Alectinib may induce severe ILD. For example, CT detected bilateral GGO in a patient with progressive dyspnea [4]. According to Créquit P et al., a patient with crizotinib-induced ILD died from acute respiratory distress syndrome on day 28 after the initiation of crizotinib therapy, and this patient previously experienced reversible erlotinib-induced ILD [10]. Therefore, if physicians want to continue alectinib treatment for a patient with alectinib-ILD Grade2 or less, the very careful observation is needed.

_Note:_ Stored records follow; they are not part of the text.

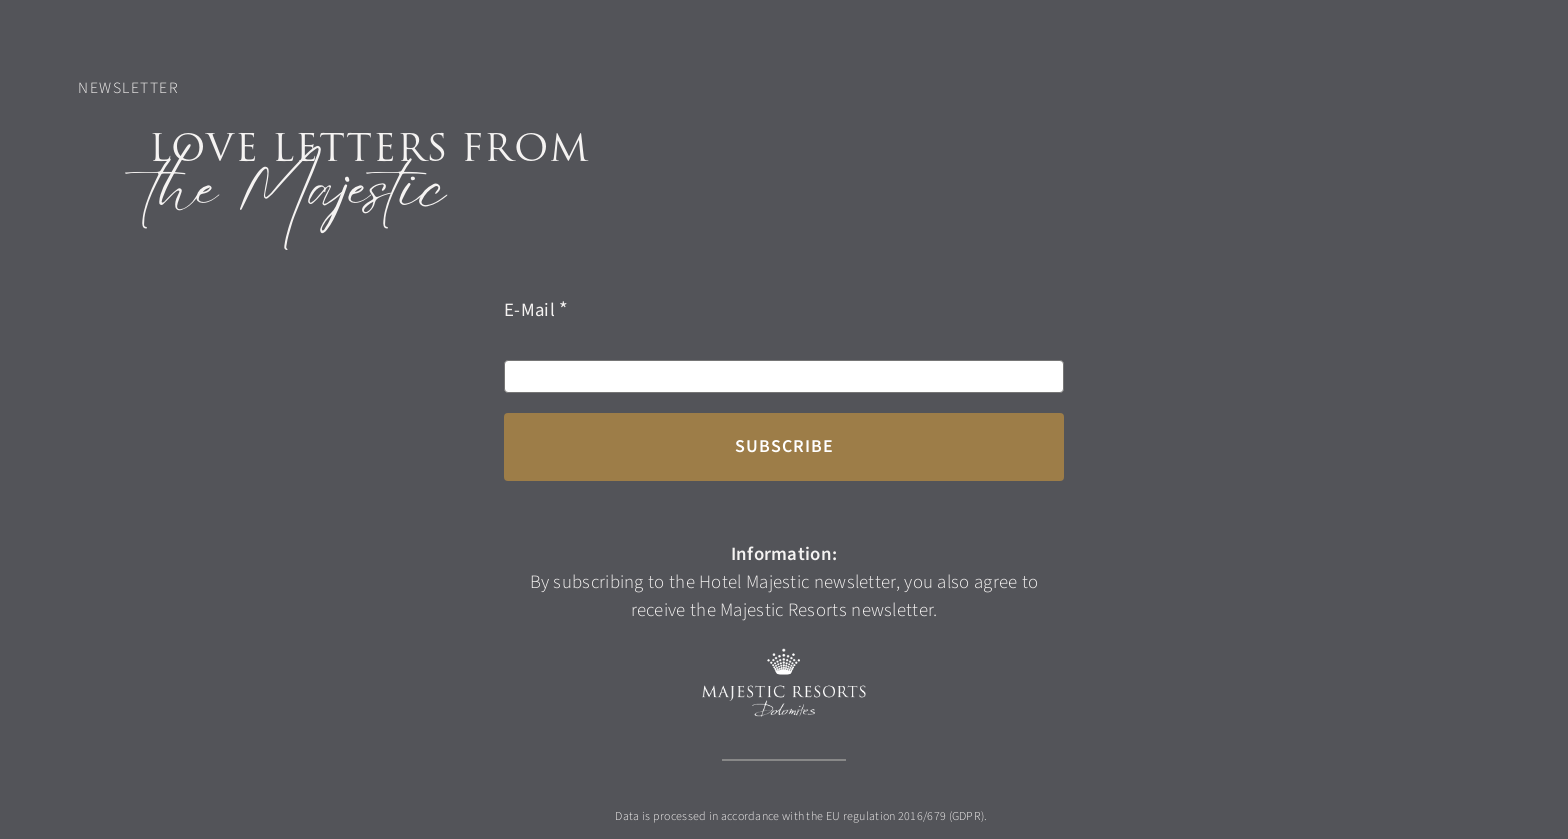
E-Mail (529, 310)
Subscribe (784, 446)
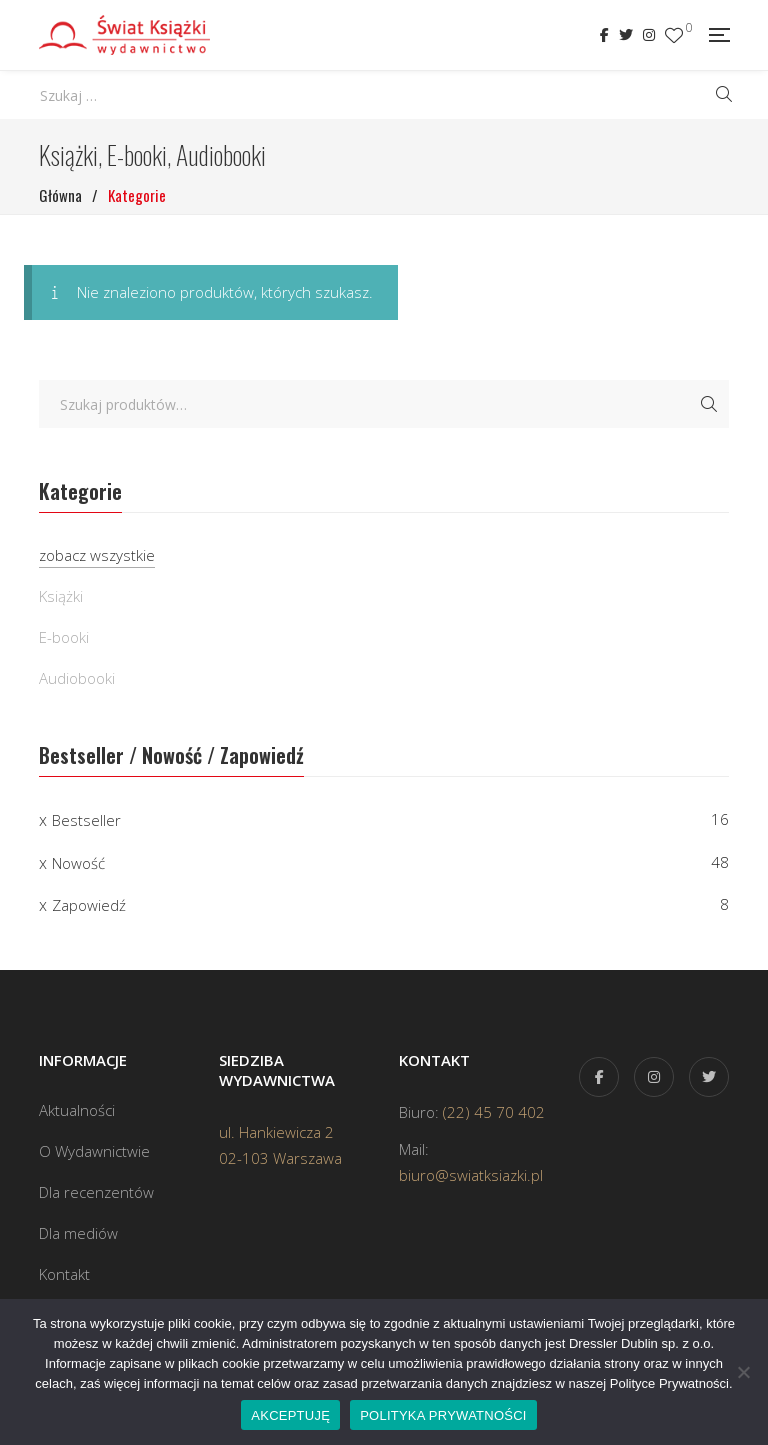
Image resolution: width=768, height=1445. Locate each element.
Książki (61, 596)
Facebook (604, 35)
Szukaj (709, 404)
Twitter (626, 35)
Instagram (649, 35)
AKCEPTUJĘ (290, 1415)
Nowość (78, 863)
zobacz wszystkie (97, 555)
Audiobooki (77, 678)
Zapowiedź (89, 905)
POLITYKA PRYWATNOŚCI (443, 1415)
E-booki (64, 637)
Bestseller (86, 820)
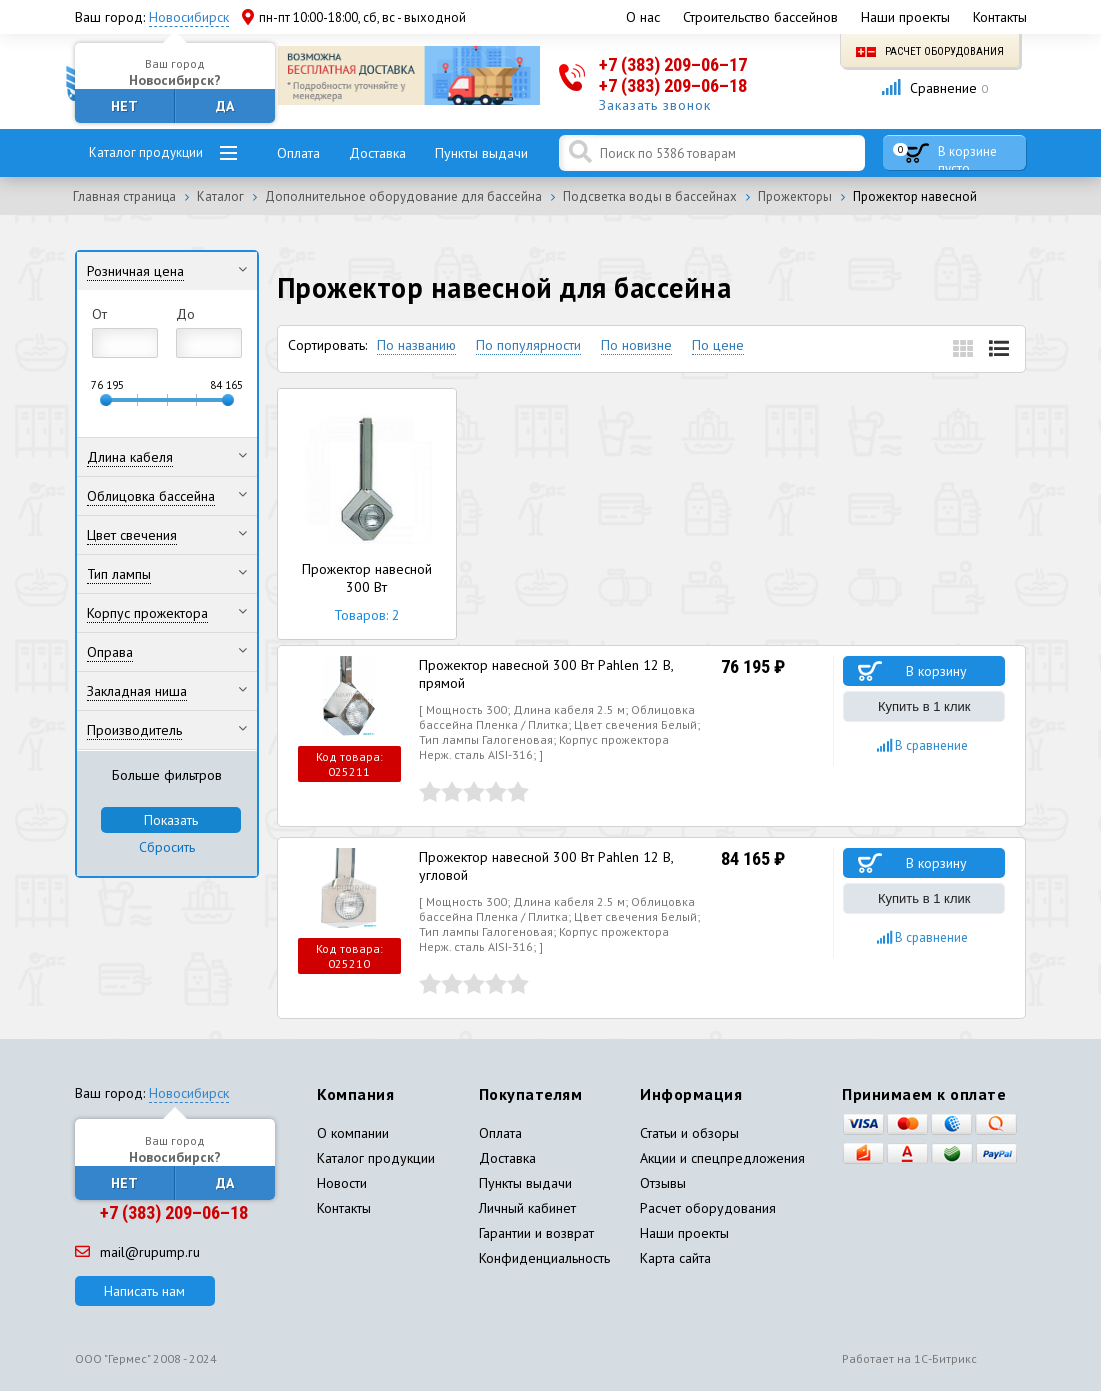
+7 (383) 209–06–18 (673, 85)
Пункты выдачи (481, 153)
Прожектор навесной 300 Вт (367, 514)
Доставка (377, 153)
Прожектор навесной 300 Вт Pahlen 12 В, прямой (546, 674)
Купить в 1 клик (924, 706)
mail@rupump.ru (137, 1252)
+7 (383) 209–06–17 (673, 64)
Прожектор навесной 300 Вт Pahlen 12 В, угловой (546, 866)
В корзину (936, 671)
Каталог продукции (146, 152)
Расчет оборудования (930, 51)
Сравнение (934, 88)
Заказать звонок (655, 105)
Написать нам (144, 1291)
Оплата (298, 153)
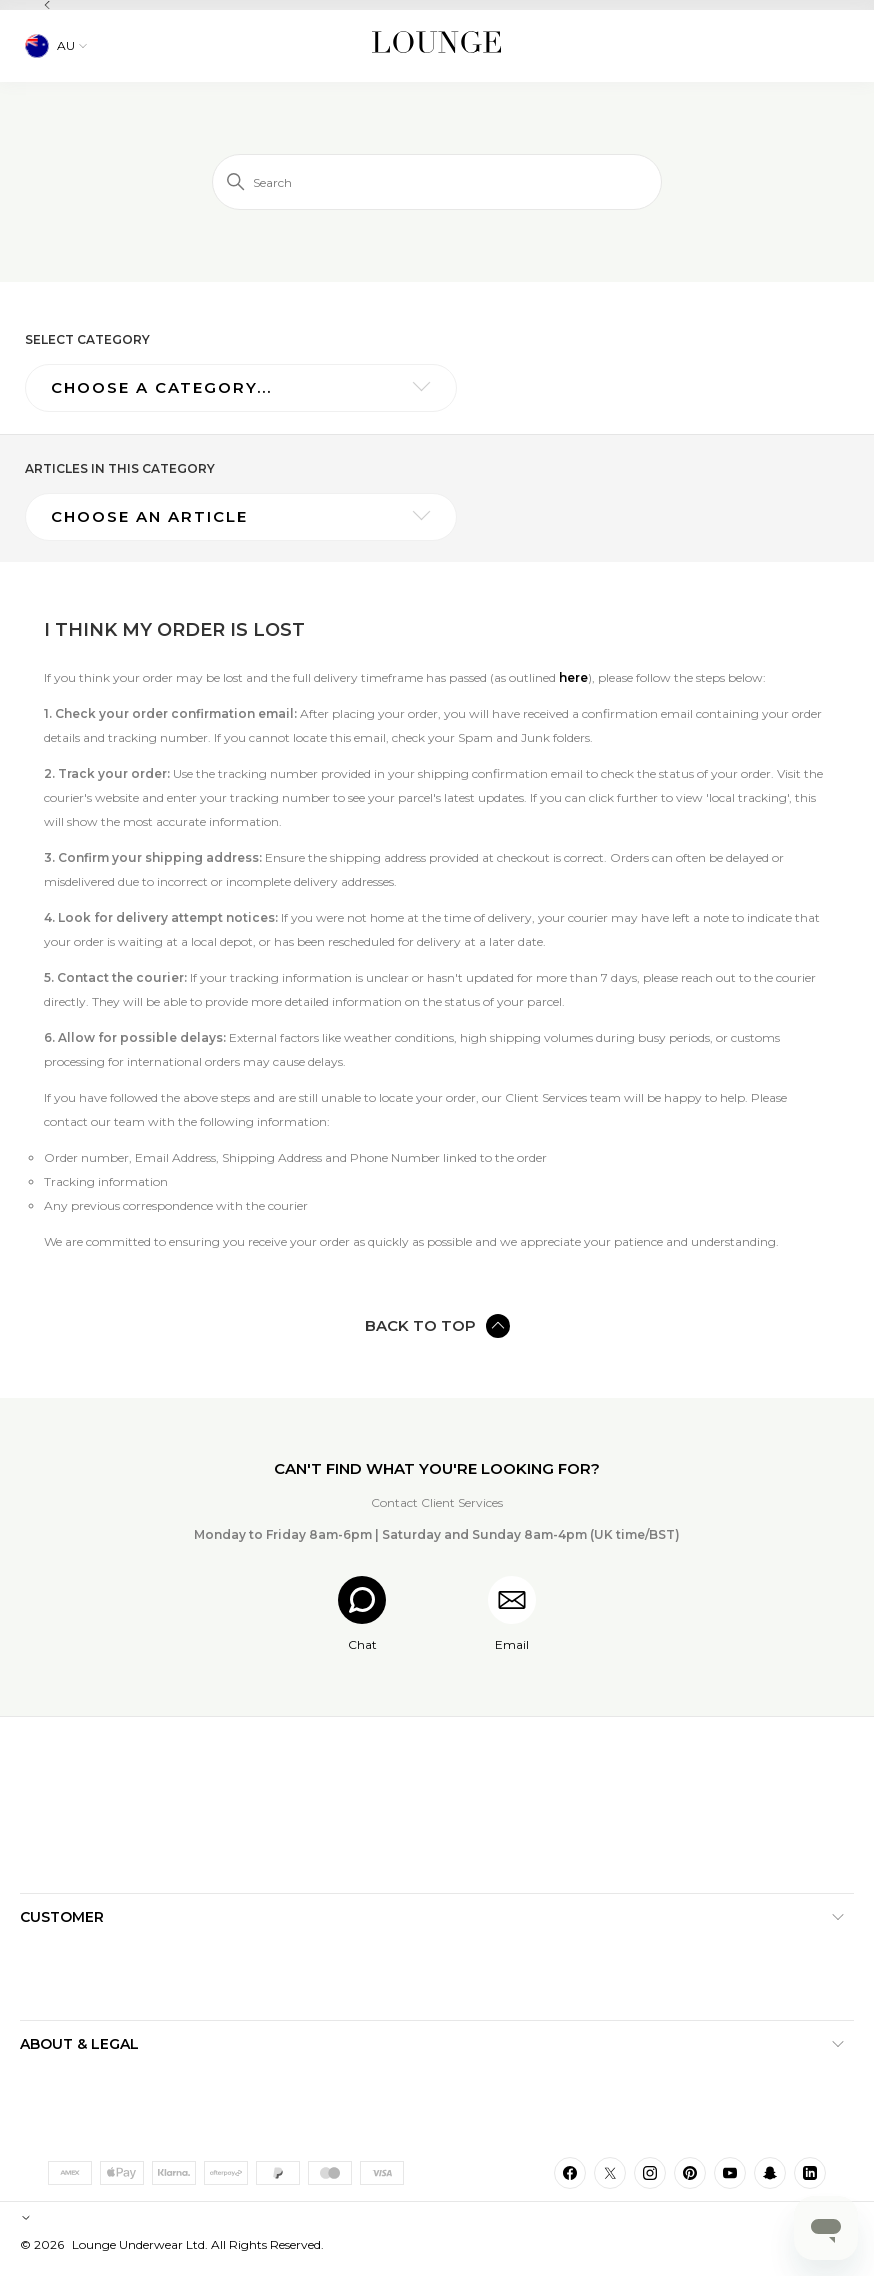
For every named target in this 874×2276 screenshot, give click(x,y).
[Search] (437, 182)
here (573, 677)
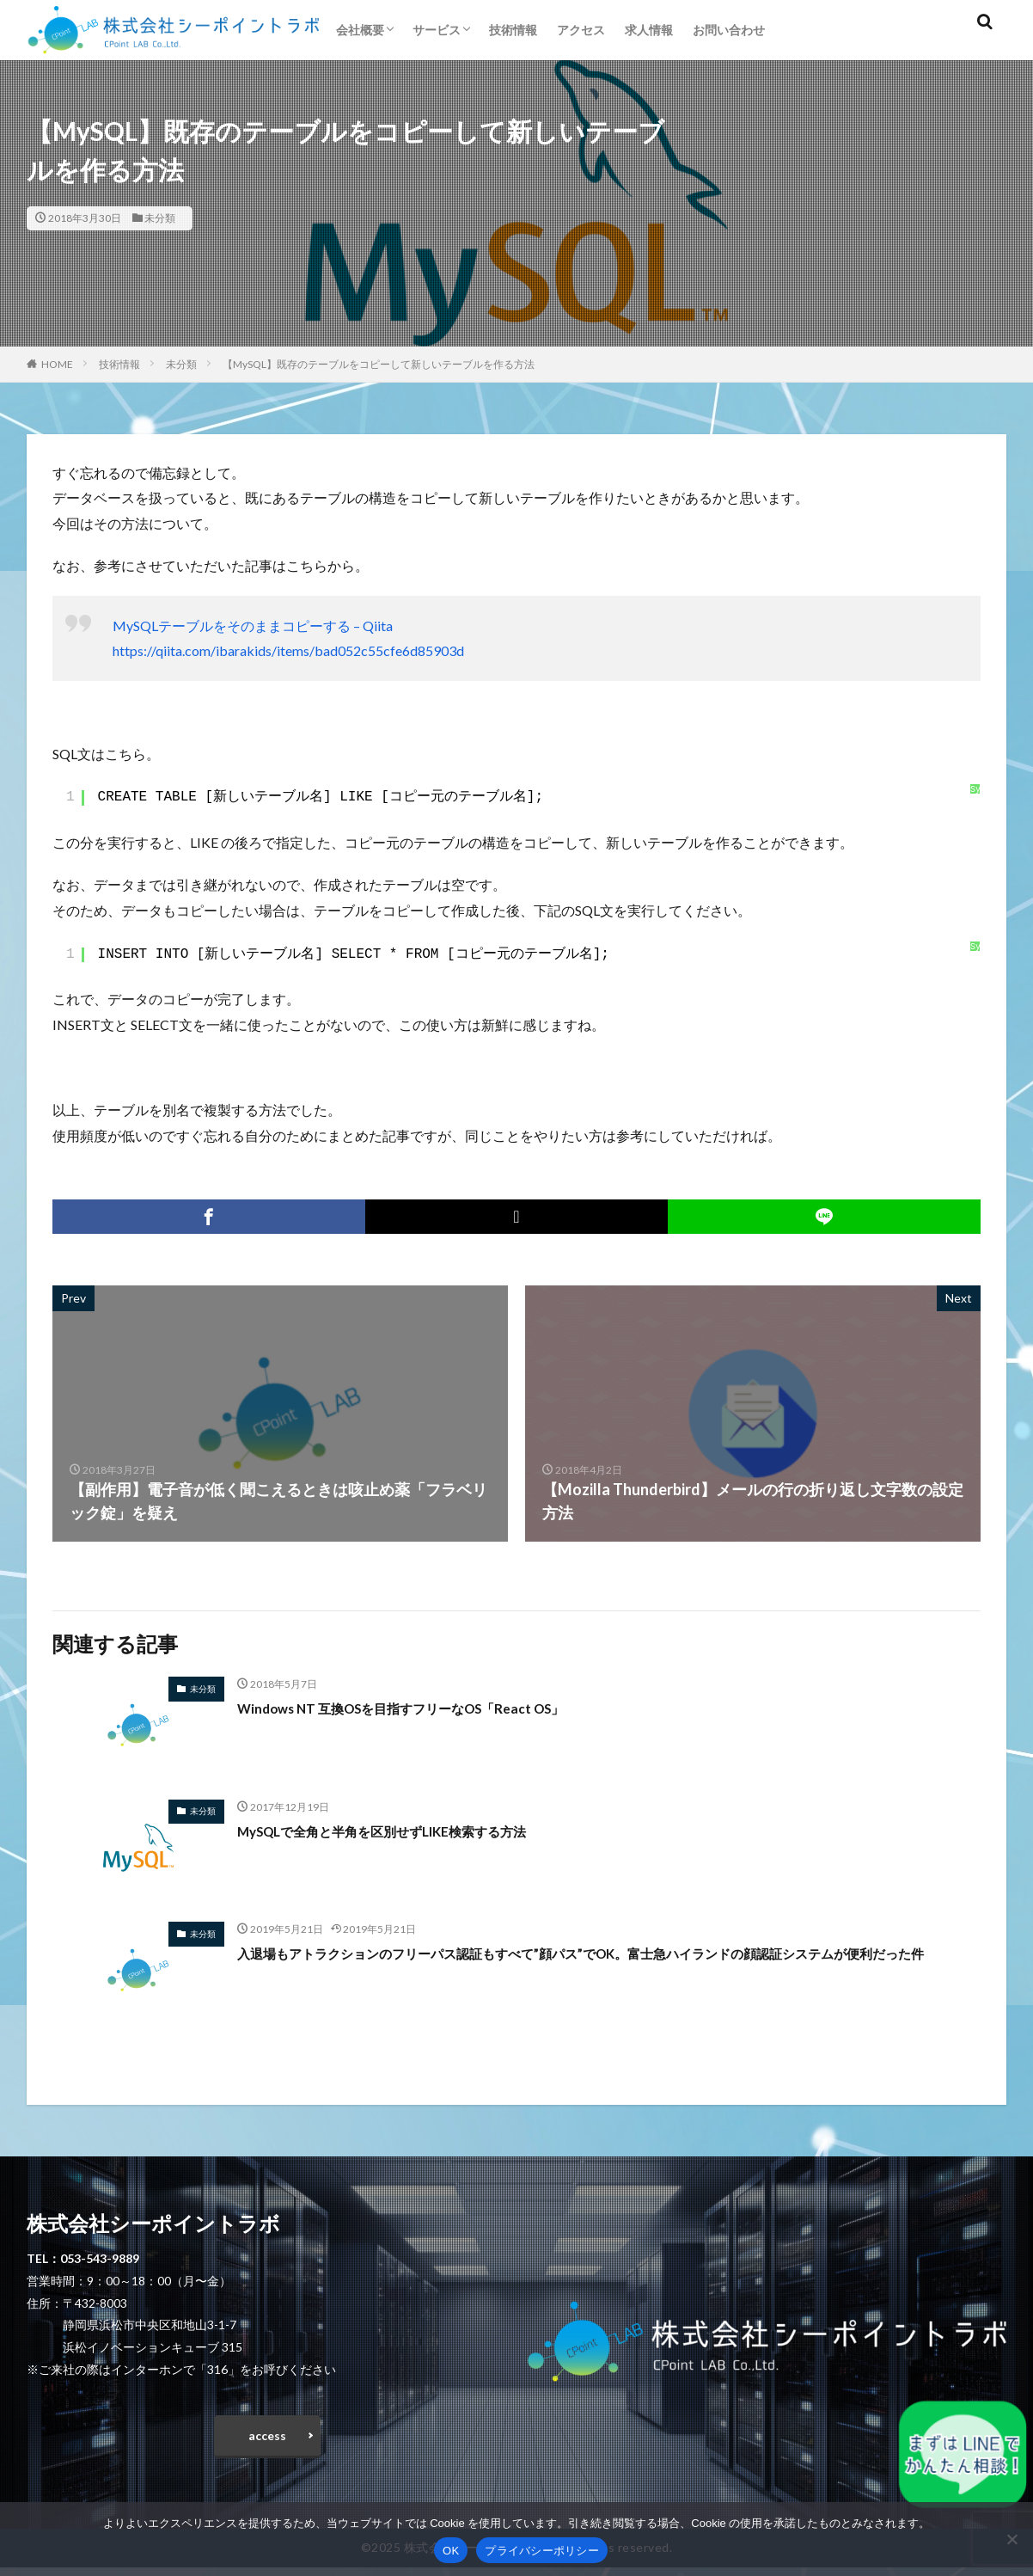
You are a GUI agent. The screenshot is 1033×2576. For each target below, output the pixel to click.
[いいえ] (1011, 2539)
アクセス (581, 29)
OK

There are some limitations to the present study. First, we retrospectively studied two patients who were treated at a single center, and more patients must be studied, or a multicenter prospective study will be required. Second, the recovery rate of BALF was insufficient, so BALF analysis may not have reflected the effect of alectinib for the lungs accurately. Third, it is not clear if our patients responded longer to therapy compared with those without alectinib-induced ILD.

We conclude that certain patients with alectinib-induced ILD Grade2 or less may continue alectinib therapy if they are closely managed, because they may therefore achieve a prolonged response to therapy that leads to longer survival.